CrossFit during COVID-19

These photos were taken and intended for the FIT special section which was due to be released in early March for the College Heights Herald but was not printed due to COVID-19. These photos have been repurposed for this article, which was produced by Cherry Creative. 

CrossFit, a fitness program that combines metabolic conditioning, strength training and gymnastics, has become more popular in recent years after being founded in 2000. CrossFit affiliates have grown, spreading the community-focused, inclusive gyms across the country, including CrossFit Old School in Bowling Green. 

According to CrossFit’s main website, the program is designed for people of all fitness levels. This is not lost on many, including Bowling Green native Junior Morgan. Morgan has Down syndrome and found a welcoming community at CrossFit Old School. 

“It’s really the first place outside of the Down Syndrome community that has never looked at him as having a disability,” his mother, Cathy Morgan, said in a text message “They focus on his ability, and he is treated just like every athlete there.” 

Due to COVID-19, CrossFitters have found new ways to stay motivated and workout, whether that’s by simply running, completing a workout challenge on Facebook, or flipping old railroad ties. 

WKU photojournalism professor Jeanie Adams-Smith grew up in Bowling Green and was a competitive swimmer and captain of her team in high school. About eight years ago, Adams-Smith tried CrossFit out for the first time, and she never looked back. 

“I had been kind of looking for something; I didn’t want a traditional gym” Adams-Smith said., “I liked the camaraderie that you got there and that everybody’s doing the same workout.” 

Since then, Adams-Smith has become a CrossFit coach, completing her level one CrossFit coaching certification about two years ago. Due to the changes brought on by COVID-19, Adams-Smith has been working out from home, going on runs and working out in the CrossFit gym by herself.

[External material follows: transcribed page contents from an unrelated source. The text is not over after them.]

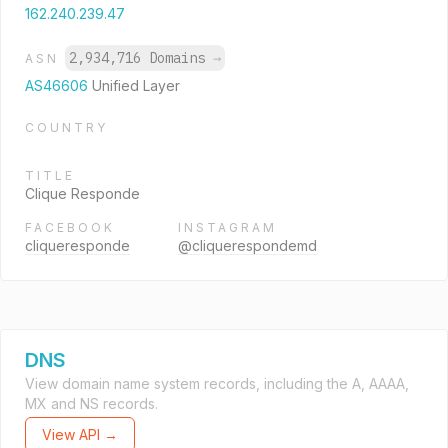
162.240.239.47
2,934,716 Domains
→
ASN
AS46606
Unified Layer
COUNTRY
TITLE
Clique Responde
FACEBOOK
INSTAGRAM
cliqueresponde
@cliquerespondemd
DNS
View domain name system records, including the A, AAAA,
MX and NS records.
View API →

While she’s still able to get her workouts in, Adams-Smith says it’s definitely different. 

“You know you kind of have to dig deep and find self-motivation to work out,” Adams-Smith said. “People on Facebook have been challenging each other to do workouts. You still kind of get that camaraderie, it’s just not in person.”

Bedford senior Rebecca Moll has been a part of the CrossFit Old School community since her freshman year at WKU in 2016. Since all CrossFit activities have moved online, Moll said she misses the people more than the workouts. 

“The workouts are fine, but the workouts are better when you get to be suffering together and you kind of have other people that you get to be competitive with rather than just yourself,” Moll said.  

Moll has been keeping up with fitness, though not as consistently, and even turning to her least favorite CrossFit activity — running — since she has not been able to go to the gym or attend online class sessions. 

“I really hate running,” Moll said, “Like I hate it with a passion. I really dislike it, but I’ve been running more. Kind of trying to get better, kind of trying just to get some kind of cardio or moving.”


Junior Morgan has been attending CrossFit Old School for about six years. With the help of the videoconferencing tool Zoom, Morgan still attends a daily workout with head coach Erin Richter, including a Sip and Stretch rest class on Wednesdays. Morgan’s mother, Cathy Morgan said that those days are dedicated to talking and socializing with the other athlete attendees. 

“I help him the rest of the week, but I let him enjoy his friends without me being a helicopter mom” Cathy Morgan said. 

Overall, despite the at-home format of the classes, everything about his workouts have been the same, especially since Richter created a system to let CrossFitters check out two pieces of equipment from the gym. That being said, Cathy said Junior still “really misses the people there.” 

Aaron Clark said he loved CrossFit from the very first class he took in 2015, especially because of the physical challenge. 

“I love being around the people, but at the same time I think the most that I enjoy out of it is knowing what my body can do compared to what I used to be able to do” Clark said. 

Since CrossFit Old School stopped in-person classes due to COVID-19, Clark was able to set up a mat with some dumbbells and railroad track wooden boards as part of a makeshift gym at work with a friend. He also uses the ceiling joints for pull-ups. 

“We’ve worked out everyday, and we’ve just found like the weirdest things to do” Clark said, “If you’ve got a creative mind, you can use it to work out.” 

Looking ahead, with the future of the gym and his friends unknown, Clark said he’s trying to stay positive. 

“It sucks not seeing everybody, but I try not to think of it like that,” Clark said. “Like hopefully nobody gets seriously sick and I never see them again.I just think I’ll just see them later,you know, and when we see each other, it’ll be that much sweeter.”